━━ Records provided

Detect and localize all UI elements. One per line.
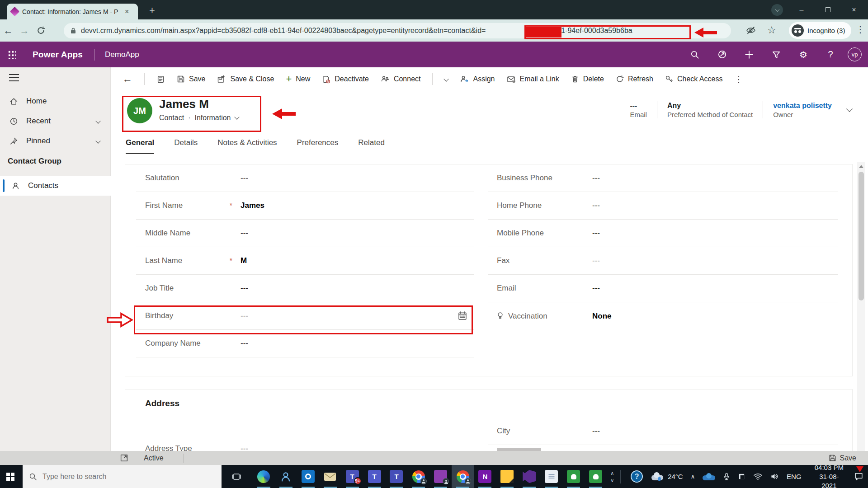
window-close-button[interactable]: ×	[844, 0, 864, 19]
taskbar-mail-icon[interactable]	[319, 465, 341, 488]
field-business-phone[interactable]: Business Phone ---	[488, 164, 838, 192]
back-button[interactable]: ←	[123, 73, 132, 85]
field-value[interactable]: ---	[592, 427, 600, 436]
taskbar-onenote-icon[interactable]: N	[474, 465, 496, 488]
microphone-icon[interactable]	[723, 472, 730, 481]
tab-details[interactable]: Details	[174, 138, 198, 153]
field-home-phone[interactable]: Home Phone ---	[488, 192, 838, 220]
browser-tab[interactable]: Contact: Information: James M - P ×	[7, 4, 138, 19]
start-button-icon[interactable]	[6, 473, 14, 480]
task-view-icon[interactable]	[231, 472, 241, 481]
sidebar-item-home[interactable]: Home	[0, 91, 111, 111]
taskbar-teams-chat-icon[interactable]: T9+	[341, 465, 363, 488]
tray-hidden-icons-chevron[interactable]: ∧	[691, 473, 695, 480]
taskbar-scroll-arrows[interactable]: ∧∨	[610, 471, 614, 482]
field-value[interactable]: James	[241, 201, 264, 210]
tab-general[interactable]: General	[126, 138, 154, 154]
email-link-button[interactable]: Email a Link	[507, 75, 559, 83]
field-value[interactable]: ---	[592, 229, 600, 238]
taskbar-people-icon[interactable]	[275, 465, 297, 488]
hamburger-menu-icon[interactable]	[9, 74, 19, 81]
connect-overflow-chevron-icon[interactable]	[444, 76, 449, 81]
taskbar-search[interactable]	[23, 465, 222, 488]
owner-link[interactable]: venkata polisetty	[773, 102, 832, 110]
save-and-close-button[interactable]: Save & Close	[217, 75, 274, 84]
field-value[interactable]: M	[241, 256, 247, 265]
field-value[interactable]: ---	[241, 444, 248, 451]
wifi-icon[interactable]	[753, 473, 763, 480]
tab-close-icon[interactable]: ×	[125, 8, 129, 15]
browser-reload-button[interactable]	[33, 26, 49, 35]
window-restore-button[interactable]	[817, 0, 838, 19]
offline-status-icon[interactable]	[712, 45, 732, 65]
taskbar-search-input[interactable]	[42, 473, 205, 481]
field-value[interactable]: None	[592, 312, 612, 321]
deactivate-button[interactable]: Deactivate	[322, 75, 369, 84]
window-tray-icon[interactable]	[738, 473, 745, 480]
sidebar-item-contacts[interactable]: Contacts	[0, 176, 111, 196]
filter-icon[interactable]	[766, 45, 786, 65]
tab-search-button[interactable]	[771, 4, 783, 16]
new-button[interactable]: + New	[286, 75, 310, 84]
taskbar-teams-icon[interactable]: T	[363, 465, 386, 488]
delete-button[interactable]: Delete	[571, 75, 604, 83]
form-selector-icon[interactable]	[156, 75, 165, 84]
new-tab-button[interactable]: +	[149, 5, 155, 15]
chevron-down-icon[interactable]	[95, 118, 100, 123]
field-value[interactable]: ---	[241, 339, 248, 348]
incognito-badge[interactable]: Incognito (3)	[789, 22, 851, 39]
browser-menu-icon[interactable]: ⋮	[856, 24, 865, 35]
tray-weather[interactable]: 24°C	[651, 472, 683, 481]
save-button[interactable]: Save	[177, 75, 205, 83]
speaker-icon[interactable]	[770, 473, 779, 480]
field-city[interactable]: City ---	[488, 418, 838, 445]
help-icon[interactable]: ?	[821, 45, 840, 65]
tab-preferences[interactable]: Preferences	[297, 138, 339, 153]
field-fax[interactable]: Fax ---	[488, 247, 838, 275]
field-value[interactable]: ---	[592, 284, 600, 293]
sidebar-item-pinned[interactable]: Pinned	[0, 131, 111, 151]
more-commands-icon[interactable]: ⋮	[734, 74, 743, 84]
taskbar-sticky-notes-icon[interactable]	[496, 465, 518, 488]
taskbar-app-profile-icon[interactable]	[429, 465, 452, 488]
check-access-button[interactable]: Check Access	[665, 75, 722, 83]
tab-related[interactable]: Related	[358, 138, 385, 153]
field-mobile-phone[interactable]: Mobile Phone ---	[488, 220, 838, 247]
tray-help-icon[interactable]: ?	[631, 470, 643, 483]
action-center-icon[interactable]	[854, 472, 863, 481]
field-value[interactable]: ---	[592, 174, 600, 183]
taskbar-edge-icon[interactable]	[253, 465, 275, 488]
field-value[interactable]: ---	[592, 201, 600, 210]
connect-button[interactable]: Connect	[381, 75, 421, 83]
sidebar-item-recent[interactable]: Recent	[0, 111, 111, 131]
field-salutation[interactable]: Salutation ---	[136, 164, 474, 192]
field-address-type[interactable]: Address Type ---	[136, 435, 474, 451]
taskbar-visual-studio-icon[interactable]	[518, 465, 540, 488]
eye-off-icon[interactable]	[746, 26, 756, 35]
field-vaccination[interactable]: Vaccination None	[488, 302, 838, 330]
assign-button[interactable]: Assign	[460, 75, 495, 83]
taskbar-screen-share2-icon[interactable]	[585, 465, 607, 488]
field-value[interactable]: ---	[241, 229, 248, 238]
field-job-title[interactable]: Job Title ---	[136, 275, 474, 302]
field-last-name[interactable]: Last Name* M	[136, 247, 474, 275]
field-email[interactable]: Email ---	[488, 275, 838, 302]
product-name[interactable]: Power Apps	[33, 50, 83, 60]
browser-forward-button[interactable]: →	[16, 25, 33, 36]
field-first-name[interactable]: First Name* James	[136, 192, 474, 220]
refresh-button[interactable]: Refresh	[616, 75, 653, 83]
quick-create-plus-icon[interactable]	[739, 45, 759, 65]
header-expand-chevron-icon[interactable]	[846, 106, 853, 112]
app-name[interactable]: DemoApp	[105, 50, 139, 59]
tab-notes-activities[interactable]: Notes & Activities	[217, 138, 277, 153]
taskbar-outlook-icon[interactable]	[297, 465, 319, 488]
field-value[interactable]: ---	[241, 174, 248, 183]
taskbar-chrome-icon[interactable]	[407, 465, 429, 488]
expand-form-icon[interactable]	[120, 454, 128, 462]
bookmark-star-icon[interactable]: ☆	[767, 24, 776, 36]
window-minimize-button[interactable]: –	[791, 0, 812, 19]
tray-clock[interactable]: 04:03 PM 31-08-2021	[812, 463, 847, 488]
settings-gear-icon[interactable]: ⚙	[793, 45, 813, 65]
taskbar-teams2-icon[interactable]: T	[385, 465, 407, 488]
status-save-button[interactable]: Save	[829, 454, 856, 462]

━━━━

### Task
Filter the records above for lines containing the word "James", and copy those lines.

### Result of the task
browser-tab[interactable]: Contact: Information: James M - P ×	[7, 4, 138, 19]
field-value[interactable]: James	[241, 201, 264, 210]
field-first-name[interactable]: First Name* James	[136, 192, 474, 220]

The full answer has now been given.